Thursday, August 16, 2007
The Curious Case of Jack McClellan
Lock up your daughters, because apparently they can't lock up Jack McClellan.
The unzipped fly in the ointment of the LAPD, millions of fearful and frustrated parents, and a seemingly helpless legal system is back on the street after being arrested not once but twice in a period of a few hours. Monday evening, the homeless drifter and self-proclaimed pedophile -- at least in the figurative sense -- was stopped on the UCLA campus, directly outside of the school's child development building. Found among his things: A camera -- a detail which America's entire corps of idiot newscasters paused in unison before proclaiming, in an effort to give the revelation the requisite heft as well as display their own almost-human level of distaste. A couple of hours after that initial bust, he was taken into custody again while doing an interview with a local TV station -- once again on the UCLA campus.
All of this is just the latest in the bizarre ongoing saga over just what to do with, and about, Jack McClellan.
He first came to the attention of law enforcement officials several months ago through his blog, which he used to extol the dizzying splendor of little girls. The website was quickly shut down, but obviously McClellan stayed on the radar of the California legal system, which was determined to keep as close an eye on him as possible and take whatever action it deemed necessary to keep him out of arm's-length of children.
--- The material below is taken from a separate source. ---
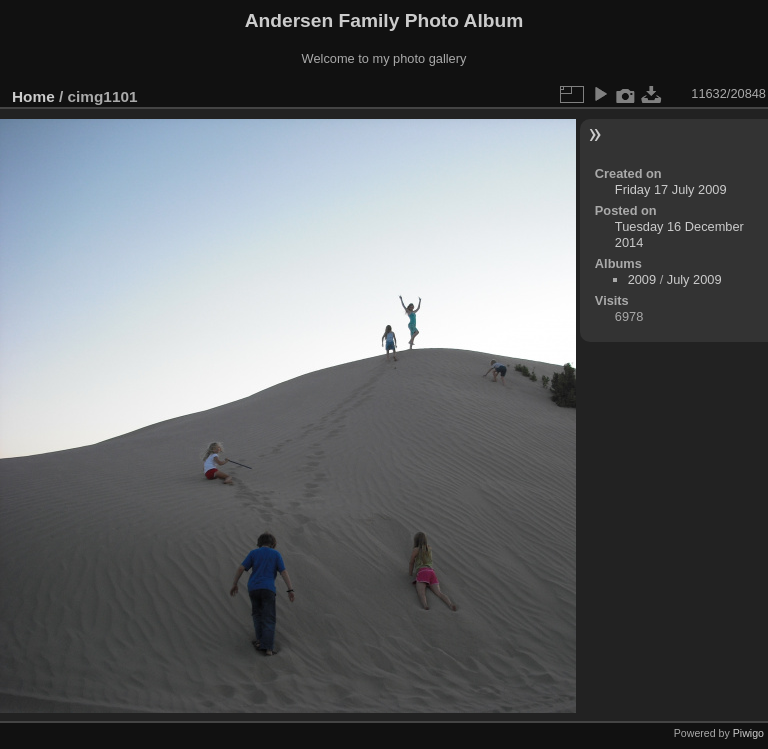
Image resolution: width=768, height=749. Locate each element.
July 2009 (694, 279)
Here's the thing though: Jack McClellan has never been arrested for anything even remotely related to the molestation of a child.
So far, all he's done is talk a good game, and according to the law, you can't arrest someone for something he or she hasn't done yet -- no matter how badly that person might actually want to do it. The era of Philip K. Dick's "Pre-crime Unit" is still a long way off.
Needless to say, this presents one hell of an ethical dilemma, and has now put it front-and-center in the public consciousness.
It's also created an almost surreal cat-and-mouse game between McClellan and those who want to stop him -- some, by any means necessary. A couple of weeks ago, Anthony Zinnanti -- a lawyer from Santa Clarita and a guy who may have more in common with his quarry than he'd care to admit, given their equal affinity for TV cameras -- filed a lawsuit on behalf of his own daughters and the children of every other concerned Californian which prohibits McClellan from coming within 30-feet of a child. It was a similar order to this one, issued by a California judge on August 3rd, that McClellan supposedly violated on the UCLA campus Monday evening. Legal experts concede however that both orders are likely to be shot down in flames as they seem at face value to be the furthest thing from constitutional.
McClellan meanwhile continues to test the fence of society, like a lion stalking a village.
Or maybe the legend of a lion -- nothing more than a ghost story.
It's impossible to tell.
No decent human being would be an advocate for a pedophile, but the rights of a person who technically hasn't broken the law is an entirely different story. It's hard to believe that McClellan can control the fact that he's attracted to kids -- and for the record, there's always been a small part of me that's felt a very real pity for anyone afflicted with such a vile sickness -- but as far as the legal system is concerned, he has yet to act on that attraction.
You know what that makes him, despite the breathless assertions of contemptible worms like Nancy Grace?
A law-abiding citizen.
And attempting to do an end-run on the constitution to undo that fact and make illegality come to him instead of vice-versa is ridiculous.
Admittedly, some may see this negligence as leaving a gaping hole in the aforementioned fence when it comes to protecting the young girls to whom McClellan has already confessed a sexual attraction -- and it very well may. But such is the often difficult price of our freedoms: It's simply not illegal to think hideous thoughts, and restricting someone's freedoms because of such considerations is nothing less than underhanded.
There's no denying that McClellan, provided he isn't staging all of this as some sort of twisted bid for attention, should probably get help -- and get it quickly. As I hinted at, I can't imagine what it's like to go through life with the knowledge that the one thing that gets you off is the single most despicable and forbidden sexual proclivity known to man, and that seemingly nothing can curb your covetous nature in this regard.
On the other hand, I have a tough time believing the intentions of those alinging against McClellan to be entirely lacking in solipsism. The fact that his persecutors seem to have never met a microphone they didn't like serves only to confirm the likelihood that their agenda is as obvious and intransigent as the one they prescribe to McClellan. There's a certain amount of entertainment though to be gleaned from the peculiar back-and-forth over America's most famous pedophile. In an age in which every form of anti-social behavior -- every kind of act outside the norm -- has been assimilated, homogenized and silk-screened onto a black t-shirt at Hot Topic, the maniacal fury over one homeless boogeyman is a fascinating curiosity to say the least.
Which takes nothing away from the possibility that that boogeyman may, in fact, be very dangerous.
Which changes nothing when it comes to the fact that until he does something legitimately illegal, there might not be a whole lot anyone can do about it.